The first Linked Data principle advocates using URIs as names for things - references to real world objects and abstract concepts, instead of just documents. These may include tangible things such as people and places, or things that are more abstract, such as topics and events.
We use the term Entity to represent a type (or class) of those objects. In the sense of an entity-attribute-value model, an entity is synonymous with the Subject of an RDF Triple.
The bibliographic records that make up WorldCat represent manifestations of items found in collections around the world. The metadata in those records include references to a vast number of entities (works, people, organizations, topics, places, and events). We are mining that metadata to extract those references and create rich descriptions of the objects that they represent.
Experimental WorldCat Linked Data
In June 2012, OCLC made the WorldCat.org bibliographic metadata experimentally available in linked data form. This is most often referred to as the WorldCat Linked Data. There is a one-to-one relationship between each record in WorldCat and each of those linked data descriptions.
Going forward, the linked data being released will represent the entities found in WorldCat and will link to the original record-level linked data descriptions.
The release of WorldCat Works is the first step in an evolutionary journey to provide interconnected linked data views of those entities. A Work is a high-level description of a resource, containing information such as author, name, descriptions, subjects etc., common to all editions of the work.
Mining all of the records in WorldCat is not a simple task, even to just identify works. It takes time, and a significant amount of [Big Data] computing resources. One of the key steps in this process is to identify connections, where they exist, between works and authoritative data hubs, such as VIAF, FAST, LCSH, etc.
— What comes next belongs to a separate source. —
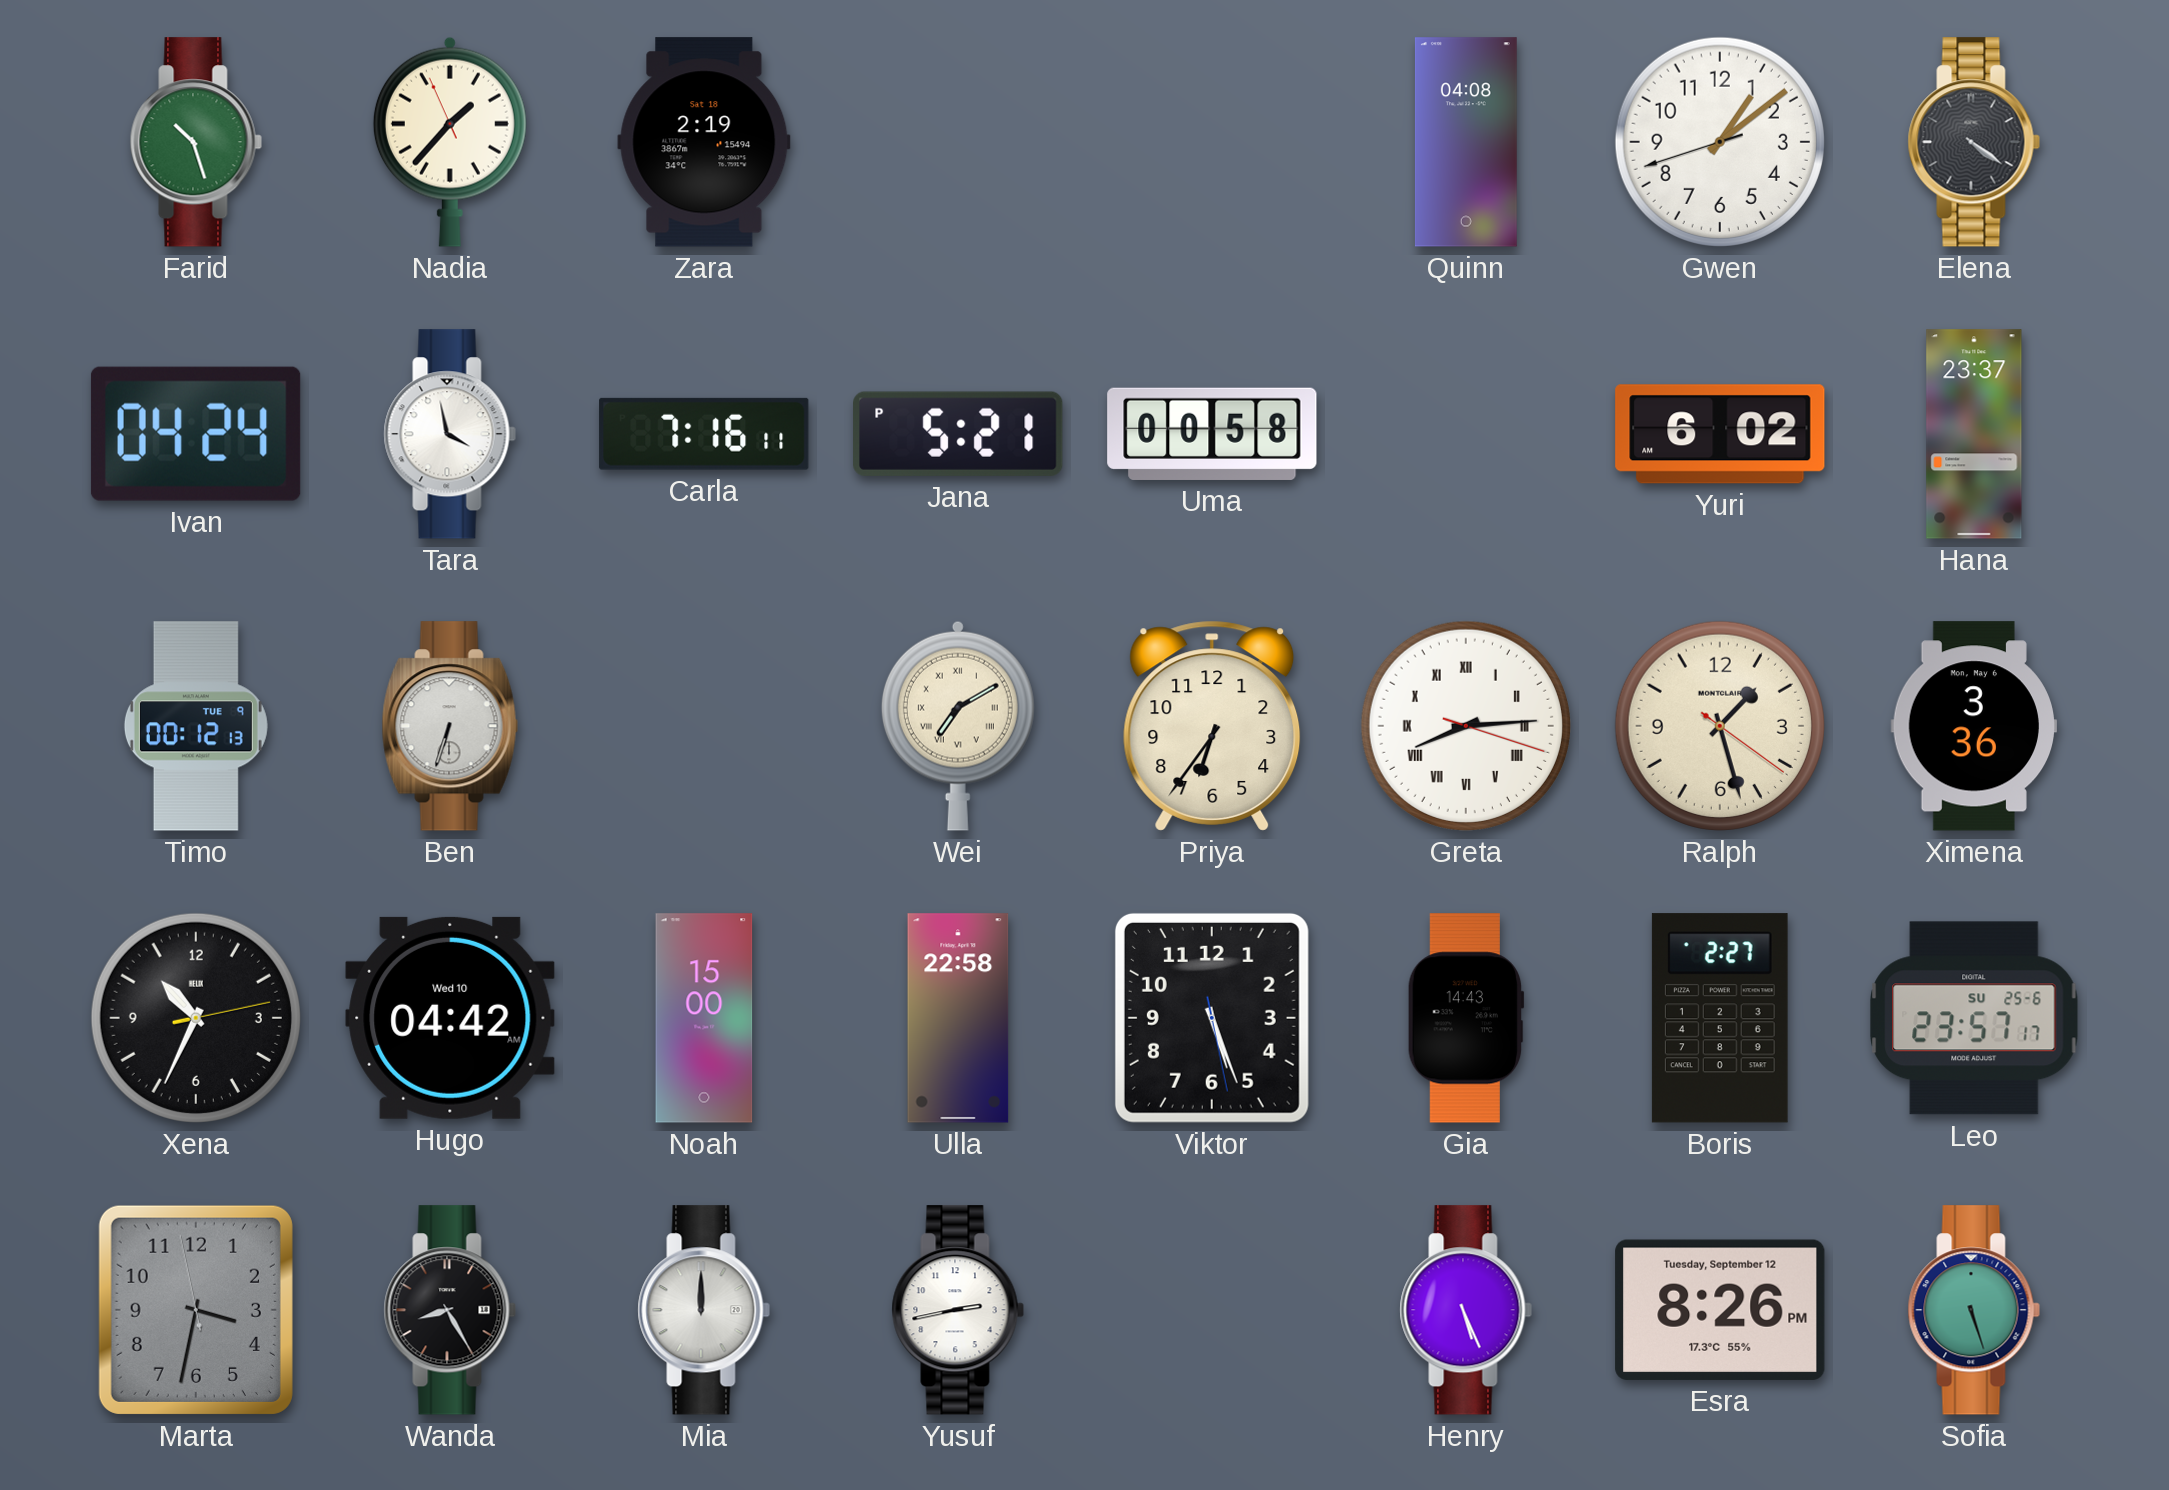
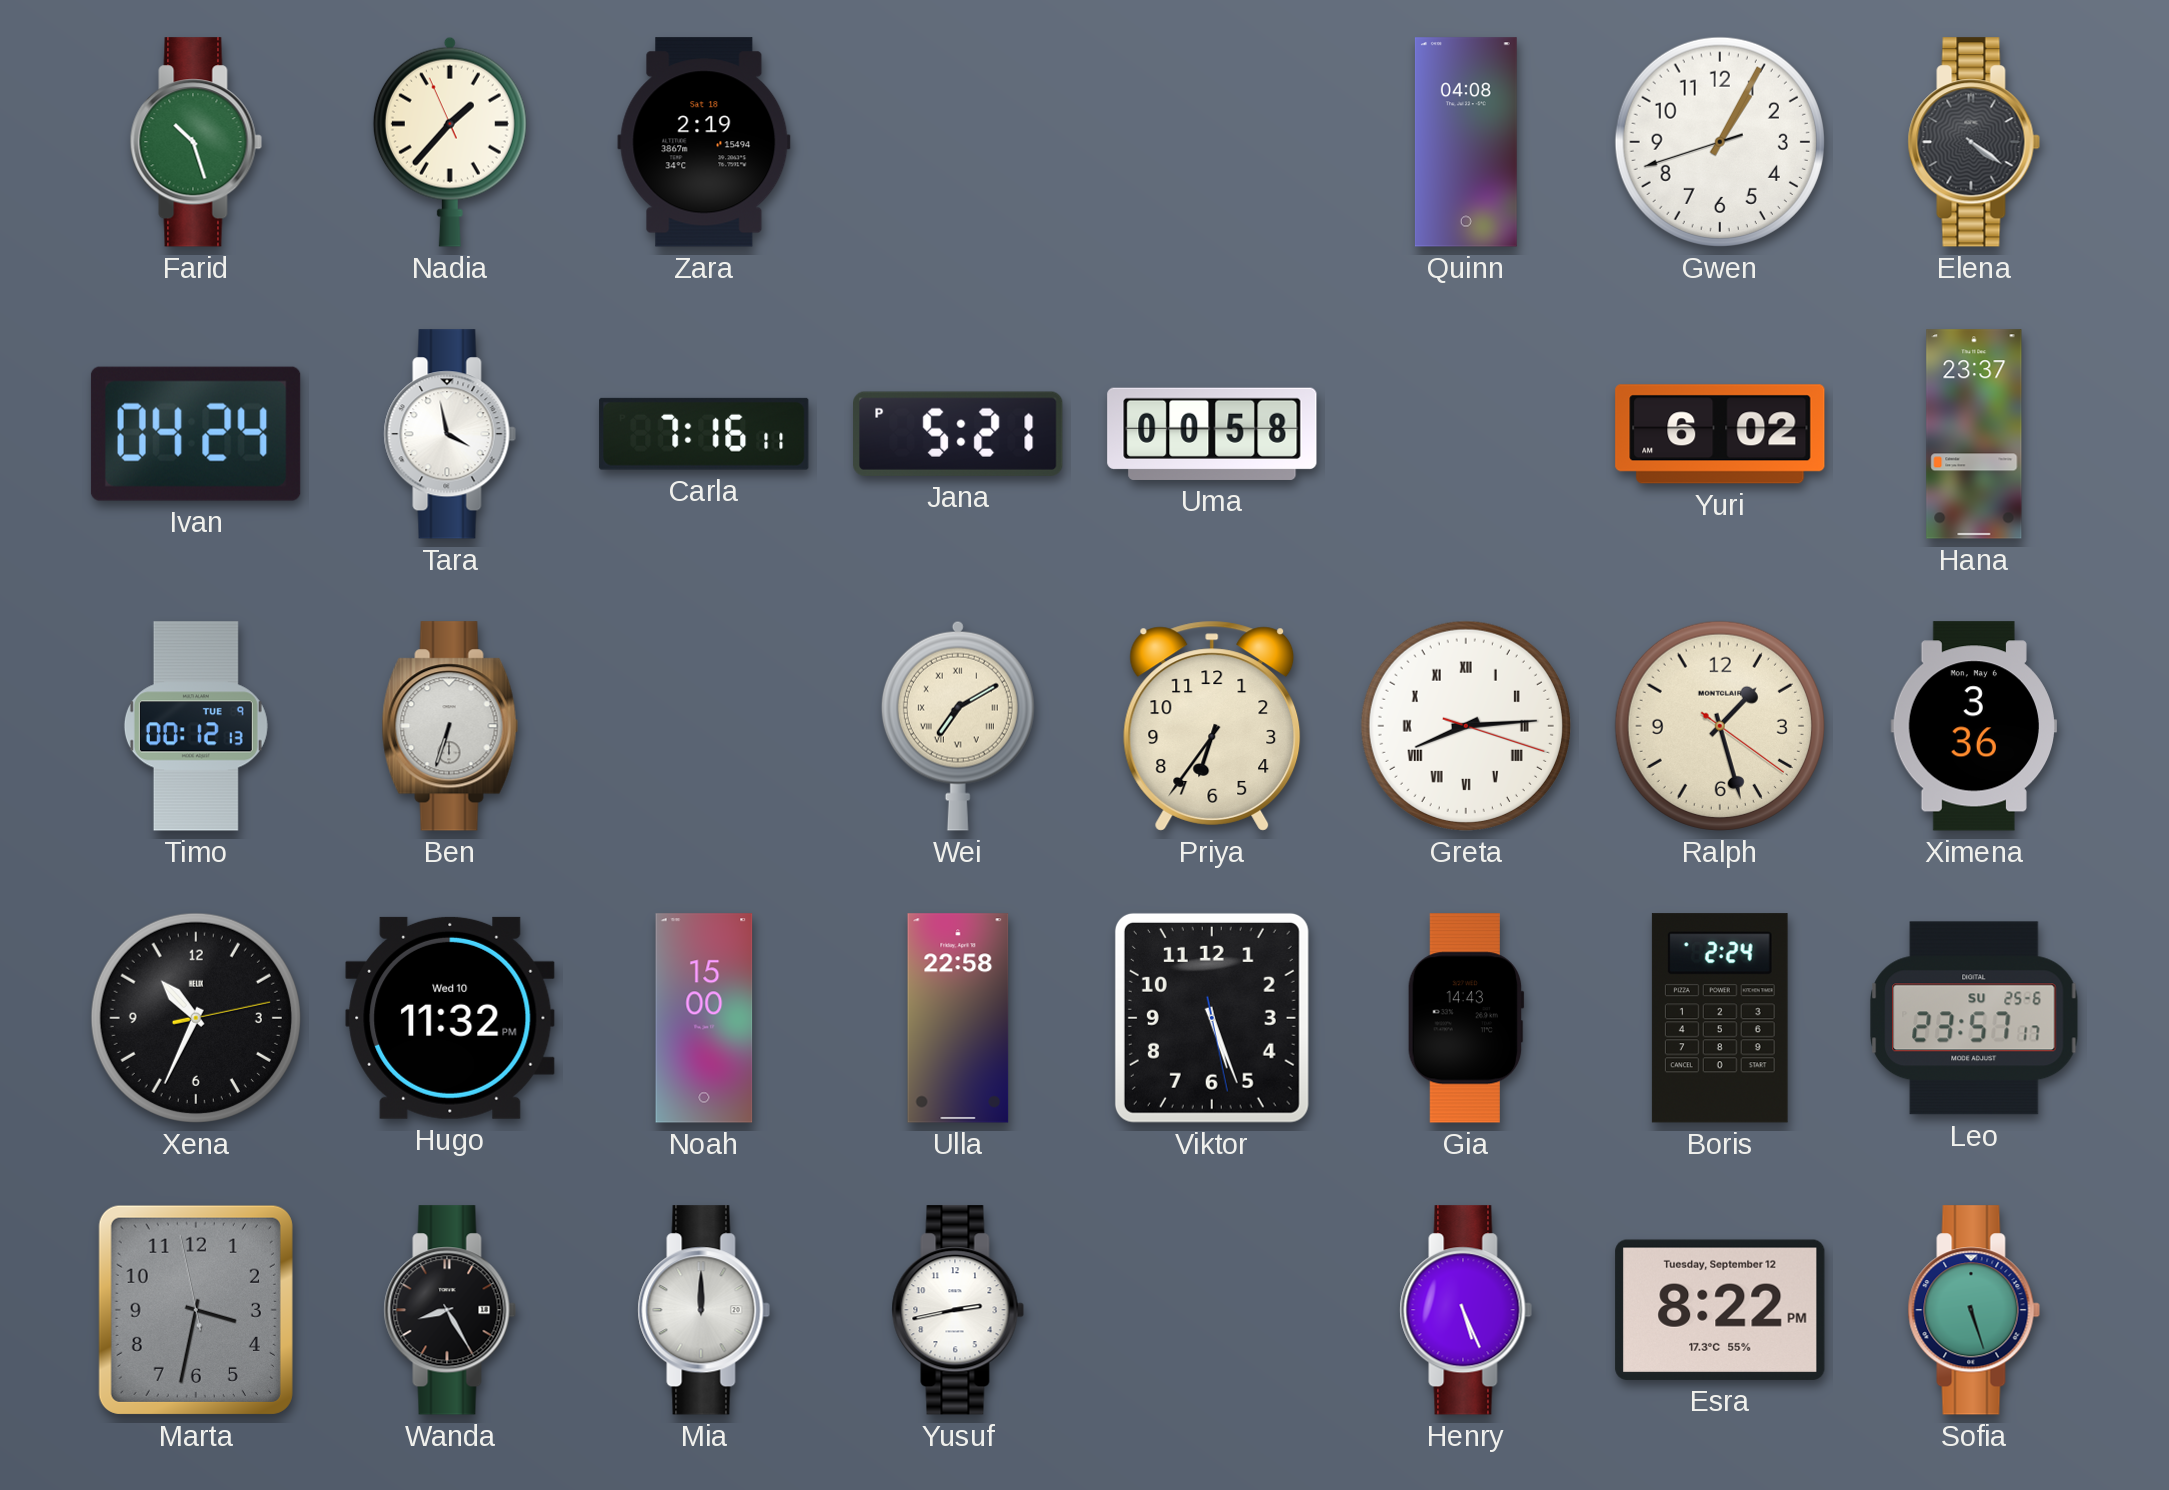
Gwen: 1:08 -> 1:04
Hugo: 04:42 -> 11:32
Boris: 2:27 -> 2:24
Esra: 8:26 -> 8:22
In this early release, some of those connections are not yet in place.
What you see in their place is a temporary link to what can be described as a local authority. These are exemplified by what the data geeks call a hash-URI as its identifier. http://experiment.worldcat.org/entity/work/data/2283978583#Topic/social_change, for example, is such an identifier, constructed from the Work URI and the person name. Over time, where the information is available, you can expect to see this link replaced by a connection to another entity or authority.
Using the data
For syndication purposes, the WorldCat entities will be published using a vocabulary that is based upon Schema.org and extended with other terms as needed.
The data is live, the URIs are persistent, and it is available under an open data license (ODC-BY).
WorldCat and others will start to use WorldCat Work URIs, and their descriptions, as a stable foundation for building out a web of relationships between other entities published. Over time, OCLC will be releasing other entities from WorldCat like Person, Place, Organization and Event. We expect that this web of data will stimulate both the sharing of other data and innovation in the design of applications and interfaces that are consuming the data.